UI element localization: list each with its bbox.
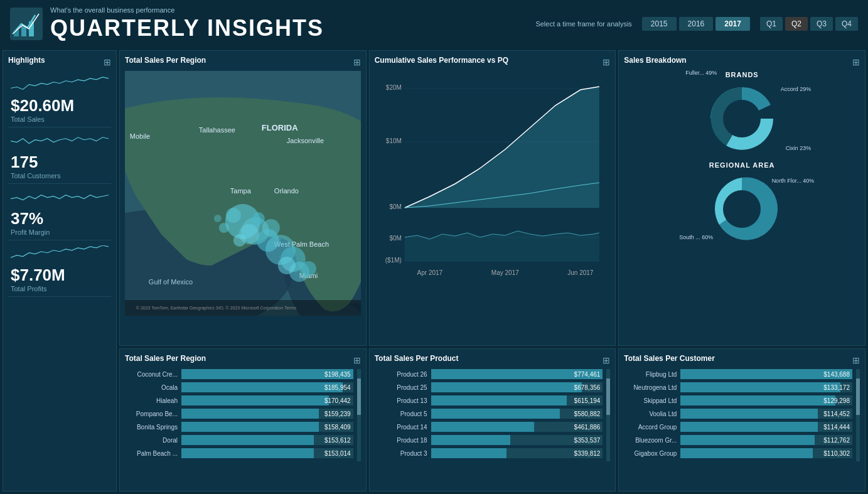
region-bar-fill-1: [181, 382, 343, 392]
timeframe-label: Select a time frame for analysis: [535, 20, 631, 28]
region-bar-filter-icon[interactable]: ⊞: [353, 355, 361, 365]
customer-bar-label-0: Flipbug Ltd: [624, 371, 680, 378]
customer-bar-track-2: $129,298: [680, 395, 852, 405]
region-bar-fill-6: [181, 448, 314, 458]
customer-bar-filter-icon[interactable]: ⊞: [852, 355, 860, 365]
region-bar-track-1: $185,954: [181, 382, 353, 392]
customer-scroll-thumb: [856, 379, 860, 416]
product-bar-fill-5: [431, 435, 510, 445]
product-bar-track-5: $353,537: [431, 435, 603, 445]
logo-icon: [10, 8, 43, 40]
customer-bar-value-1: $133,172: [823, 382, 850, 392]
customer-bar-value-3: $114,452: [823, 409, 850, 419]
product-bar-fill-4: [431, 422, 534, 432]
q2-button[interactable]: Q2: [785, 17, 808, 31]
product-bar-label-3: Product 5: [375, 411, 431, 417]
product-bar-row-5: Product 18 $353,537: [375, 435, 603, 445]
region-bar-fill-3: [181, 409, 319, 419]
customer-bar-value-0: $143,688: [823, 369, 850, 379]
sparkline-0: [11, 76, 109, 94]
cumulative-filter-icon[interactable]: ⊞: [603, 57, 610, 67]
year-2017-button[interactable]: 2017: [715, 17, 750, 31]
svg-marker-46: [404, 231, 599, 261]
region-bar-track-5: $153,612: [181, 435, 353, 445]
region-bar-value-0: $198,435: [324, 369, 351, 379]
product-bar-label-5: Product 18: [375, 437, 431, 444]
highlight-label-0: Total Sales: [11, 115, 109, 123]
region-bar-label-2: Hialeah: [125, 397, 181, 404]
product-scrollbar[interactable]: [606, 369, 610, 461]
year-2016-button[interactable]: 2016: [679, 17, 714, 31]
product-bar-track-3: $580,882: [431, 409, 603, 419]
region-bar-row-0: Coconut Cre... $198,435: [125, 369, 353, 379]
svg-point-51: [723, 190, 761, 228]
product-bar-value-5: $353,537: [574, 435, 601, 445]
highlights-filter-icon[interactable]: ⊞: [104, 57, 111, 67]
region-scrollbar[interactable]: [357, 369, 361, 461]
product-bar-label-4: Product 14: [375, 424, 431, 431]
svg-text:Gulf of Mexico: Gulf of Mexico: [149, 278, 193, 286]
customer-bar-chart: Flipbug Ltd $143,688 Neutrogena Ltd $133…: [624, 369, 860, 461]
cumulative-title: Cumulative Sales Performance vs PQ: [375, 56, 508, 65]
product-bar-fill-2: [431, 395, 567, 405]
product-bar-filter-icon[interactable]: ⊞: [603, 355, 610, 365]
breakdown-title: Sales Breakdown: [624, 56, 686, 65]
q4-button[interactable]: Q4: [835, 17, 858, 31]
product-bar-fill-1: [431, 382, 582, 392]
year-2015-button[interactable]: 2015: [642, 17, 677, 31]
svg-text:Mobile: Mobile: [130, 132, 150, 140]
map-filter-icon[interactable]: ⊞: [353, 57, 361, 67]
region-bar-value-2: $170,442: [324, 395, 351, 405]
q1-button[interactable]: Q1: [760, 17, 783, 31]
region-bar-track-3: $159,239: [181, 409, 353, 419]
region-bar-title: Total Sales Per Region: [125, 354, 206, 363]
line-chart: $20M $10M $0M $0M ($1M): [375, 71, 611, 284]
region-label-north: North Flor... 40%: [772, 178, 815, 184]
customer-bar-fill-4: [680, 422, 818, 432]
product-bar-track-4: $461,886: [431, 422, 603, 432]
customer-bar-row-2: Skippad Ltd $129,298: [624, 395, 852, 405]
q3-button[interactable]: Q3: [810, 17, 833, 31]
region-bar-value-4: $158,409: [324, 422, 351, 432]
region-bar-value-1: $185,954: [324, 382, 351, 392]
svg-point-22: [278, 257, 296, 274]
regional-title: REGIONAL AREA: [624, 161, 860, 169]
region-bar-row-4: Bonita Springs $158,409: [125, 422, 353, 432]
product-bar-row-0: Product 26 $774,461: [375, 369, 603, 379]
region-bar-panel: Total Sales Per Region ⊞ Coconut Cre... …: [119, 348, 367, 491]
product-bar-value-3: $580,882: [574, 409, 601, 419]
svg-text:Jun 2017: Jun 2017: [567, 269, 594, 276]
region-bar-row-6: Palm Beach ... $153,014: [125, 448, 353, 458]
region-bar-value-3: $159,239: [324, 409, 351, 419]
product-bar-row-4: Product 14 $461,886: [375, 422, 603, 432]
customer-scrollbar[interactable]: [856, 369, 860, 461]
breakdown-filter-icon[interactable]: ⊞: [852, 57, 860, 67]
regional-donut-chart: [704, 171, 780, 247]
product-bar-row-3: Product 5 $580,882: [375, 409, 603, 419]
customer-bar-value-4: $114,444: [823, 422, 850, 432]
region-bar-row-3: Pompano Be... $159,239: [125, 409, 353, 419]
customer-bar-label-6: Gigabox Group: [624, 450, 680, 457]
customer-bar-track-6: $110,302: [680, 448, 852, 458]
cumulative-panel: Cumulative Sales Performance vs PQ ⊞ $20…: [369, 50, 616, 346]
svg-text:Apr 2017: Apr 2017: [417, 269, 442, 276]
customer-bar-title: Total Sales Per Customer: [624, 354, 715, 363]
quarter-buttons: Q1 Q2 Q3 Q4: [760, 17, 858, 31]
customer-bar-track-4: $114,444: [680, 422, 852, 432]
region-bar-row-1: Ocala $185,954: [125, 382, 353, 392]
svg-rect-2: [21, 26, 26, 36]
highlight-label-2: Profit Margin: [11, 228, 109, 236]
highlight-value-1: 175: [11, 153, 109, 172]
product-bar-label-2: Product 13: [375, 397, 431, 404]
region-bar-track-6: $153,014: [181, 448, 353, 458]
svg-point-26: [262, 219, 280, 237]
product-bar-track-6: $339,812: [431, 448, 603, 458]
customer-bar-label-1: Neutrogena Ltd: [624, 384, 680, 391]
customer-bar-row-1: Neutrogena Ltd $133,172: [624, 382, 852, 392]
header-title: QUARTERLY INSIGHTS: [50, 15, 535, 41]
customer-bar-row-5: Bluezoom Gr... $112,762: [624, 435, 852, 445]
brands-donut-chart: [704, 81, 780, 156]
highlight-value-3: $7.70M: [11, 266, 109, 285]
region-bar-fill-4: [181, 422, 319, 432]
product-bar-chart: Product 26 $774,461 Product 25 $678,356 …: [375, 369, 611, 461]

____________________

What you should do => The count of lines above that contain "panel" is all that should be given.

Response to the exercise => 2